I've been running this in production on an operator-facing product. Here's the architecture, why each boundary is where it is, and how to make it work with whatever stack you're already on.

The Problem With Button-Per-Verb UIs

Every internal tool eventually faces the same wall.

You start with a clean dashboard. Users want to "add a phone number to a contact" — you build a button. They want to "log a research note" — another button. They want to "rewrite a draft in a different tone" — modal, form, preview, save. Six months later, the right rail of your detail page is a Christmas tree of action buttons and your design team is asking for a redesign.

A chat panel collapses all of this. The operator types "the direct line is 555-0142, log it and re-enrich" — the agent calls three tools in sequence and the work is done. No new buttons. No new modals. No new training docs.

But the chat panel only works if the agent can actually do things. Which is the architecture problem.

The Architecture in One Diagram

Two client surfaces, one agent core. The web client talks through a WebSocket bridge; the TUI cuts out the middleman and pumps stdio directly. Both end up at the same MCP boundary, hitting the same API. The interesting part is what's at each boundary, because that's what makes it tech-agnostic.

The TUI deserves a special mention. It's not just a development tool — it's a real client. Internal users who live in the terminal (engineers, ops, power operators) often prefer a pnpm chat --candidate <id> invocation over opening a browser tab. Because the TUI speaks stream-json directly to the agent subprocess, you can ship the TUI without ever building the WebSocket bridge — it's the smallest viable deployment of the whole pattern.

Boundary 1: The Frontend Doesn't Know There's an Agent

The browser opens a WebSocket and sends JSON frames:

{"type": "user", "text": "log 555-0142 as a direct phone"}

It receives back:

{"type": "delta",    "text": "Logging 555-0142..."}
{"type": "tool_use", "name": "add_candidate_contacts", "input": {...}}
{"type": "result",   "cost_usd": 0.0123}

That's it. The frontend doesn't know which agent is running. It doesn't know which model. It doesn't know what tools exist. It renders streaming text and a thin "tool was called" badge so the operator sees what's happening.

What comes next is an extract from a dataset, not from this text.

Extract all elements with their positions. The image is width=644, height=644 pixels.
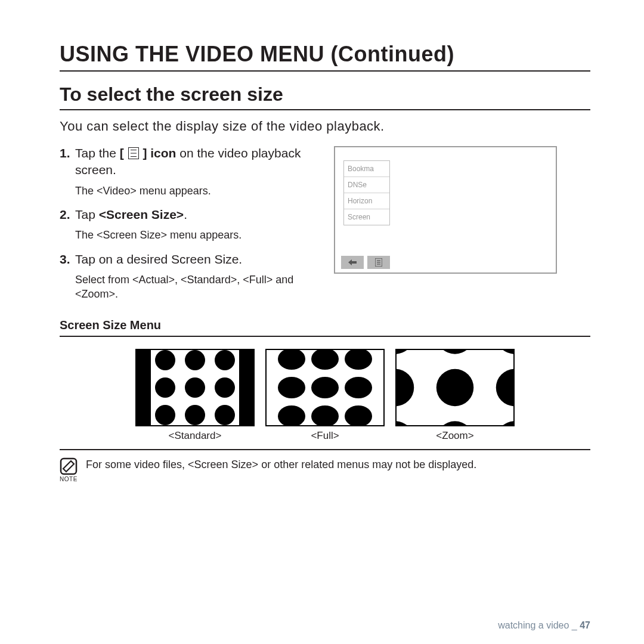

This works in Next.js, SvelteKit, Remix, Astro, plain Vite + React, even a plain HTML page with a WebSocket. The contract is six message types. Anyone who can hold a WebSocket open can host the chat panel.

Boundary 2: The Bridge Speaks ACP On One Side, WebSocket On the Other

The bridge is the only piece that has to know about ACP. Its job is small:

  1. Accept a WebSocket from the browser
  2. Spawn the agent (an ACP server) as a subprocess
  3. Translate user turns from the WebSocket frame format into ACP messages on the agent's stdin
  4. Translate ACP events from the agent's stdout into the browser's frame format
  5. Tear everything down on disconnect

In our case the bridge is FastAPI (~150 lines), but the bridge could equally be Express, Fastify, Rails Action Cable, Phoenix, or a Cloudflare Worker. There's no business logic here. The bridge is an ACP-to-WebSocket translator, not a brain.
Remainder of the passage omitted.